Analysts need to distinguish between coviewing and active mediation because coviewing can occur with or without discussion. Despite the popular view that coviewing should benefit children, coviewing's value is questionable if done without significant evaluative discussion. Often, parents and children watch television together without discussing media content or without discussing it critically, doing so primarily because they like the content and want to share time together. As a result, children appear to interpret coviewing as endorsement. Accordingly, scholars have found that coviewing can increase perceived realism, the learning of aggression, and positive attitudes toward violence and sex.

Parents tend to coview less with older children than with younger children. More frequent coviewers tend to use media more heavily, to speak more positively about television content, to consider television a useful tool, and to possess a more control-oriented communication style. Coviewing appears to be uncorrelated with critical discussion and tends to be positive more often than negative. Nevertheless, while insufficient on its own, coviewing can provide the impetus for discussing issues difficult to bring up in another context, and it can cultivate positive family relationships.

From a theoretical point of view, it appears to matter little which medium is under scrutiny.

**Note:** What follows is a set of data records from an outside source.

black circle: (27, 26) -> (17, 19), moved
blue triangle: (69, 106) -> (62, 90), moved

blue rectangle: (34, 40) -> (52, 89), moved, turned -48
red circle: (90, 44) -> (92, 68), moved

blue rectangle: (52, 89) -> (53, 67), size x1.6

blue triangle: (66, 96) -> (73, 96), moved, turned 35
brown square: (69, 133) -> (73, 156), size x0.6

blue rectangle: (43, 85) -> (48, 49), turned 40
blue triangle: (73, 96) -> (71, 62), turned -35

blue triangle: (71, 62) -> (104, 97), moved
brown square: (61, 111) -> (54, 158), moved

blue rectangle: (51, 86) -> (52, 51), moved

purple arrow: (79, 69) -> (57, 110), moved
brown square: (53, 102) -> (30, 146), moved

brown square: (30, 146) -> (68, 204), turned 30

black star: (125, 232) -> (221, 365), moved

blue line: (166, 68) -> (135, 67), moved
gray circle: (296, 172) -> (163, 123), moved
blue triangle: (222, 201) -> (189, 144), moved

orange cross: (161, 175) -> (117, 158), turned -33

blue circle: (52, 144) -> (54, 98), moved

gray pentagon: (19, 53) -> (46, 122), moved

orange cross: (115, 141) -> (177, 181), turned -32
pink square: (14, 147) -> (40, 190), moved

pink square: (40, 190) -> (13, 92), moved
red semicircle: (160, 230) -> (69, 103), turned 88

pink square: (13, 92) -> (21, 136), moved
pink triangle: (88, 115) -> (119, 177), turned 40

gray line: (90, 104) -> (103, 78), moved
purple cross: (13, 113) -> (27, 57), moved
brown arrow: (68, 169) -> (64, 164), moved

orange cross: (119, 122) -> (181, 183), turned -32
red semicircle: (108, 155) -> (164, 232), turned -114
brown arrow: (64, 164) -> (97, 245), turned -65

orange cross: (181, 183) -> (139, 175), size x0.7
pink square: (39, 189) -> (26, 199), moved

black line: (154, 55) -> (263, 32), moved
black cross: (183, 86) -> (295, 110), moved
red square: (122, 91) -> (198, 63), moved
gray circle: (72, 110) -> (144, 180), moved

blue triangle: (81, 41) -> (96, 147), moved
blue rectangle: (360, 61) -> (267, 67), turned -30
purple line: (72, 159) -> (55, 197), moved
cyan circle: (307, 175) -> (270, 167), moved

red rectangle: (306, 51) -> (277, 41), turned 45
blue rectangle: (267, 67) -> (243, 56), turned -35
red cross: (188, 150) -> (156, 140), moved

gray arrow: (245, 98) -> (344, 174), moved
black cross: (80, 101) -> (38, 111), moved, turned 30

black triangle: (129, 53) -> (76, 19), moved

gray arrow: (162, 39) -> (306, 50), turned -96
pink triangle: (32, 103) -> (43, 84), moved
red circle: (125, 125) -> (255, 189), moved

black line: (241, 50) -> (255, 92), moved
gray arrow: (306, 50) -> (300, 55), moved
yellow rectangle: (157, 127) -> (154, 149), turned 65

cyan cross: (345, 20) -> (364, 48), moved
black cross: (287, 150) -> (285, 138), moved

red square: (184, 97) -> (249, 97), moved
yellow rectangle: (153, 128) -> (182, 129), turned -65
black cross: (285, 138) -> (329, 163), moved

Although less research exists on parental co-use of new technologies, Peter Nikken and Jeroen Jansz have demonstrated that, as with television coviewing, parents and children tend to play video games together when parents believe that the games have socioemotional benefits. Further paralleling the findings of the television-based studies, Nikken and Jansz have found that what they call conscious coplaying occurs more often among parents who play more often themselves and who have younger children.

To measure coviewing, scholars most commonly isolate coviewing behavior from motivations and discussion, often using global measures and more recently measuring it across genres for added reliability and precision. Patti Valkenburg and colleagues have employed a construct called social coviewing, which incorporates motivational characteristics, behavioral patterns, and affirmative discussion. Scholars have suggested that future research should examine the implications of children's perceptions versus parents' perceptions, which often differ, continue to investigate the implications of passive and active communication patterns between significant adults and children, and expand studies to explore the ramifications of peer-to-peer coviewing and coplaying.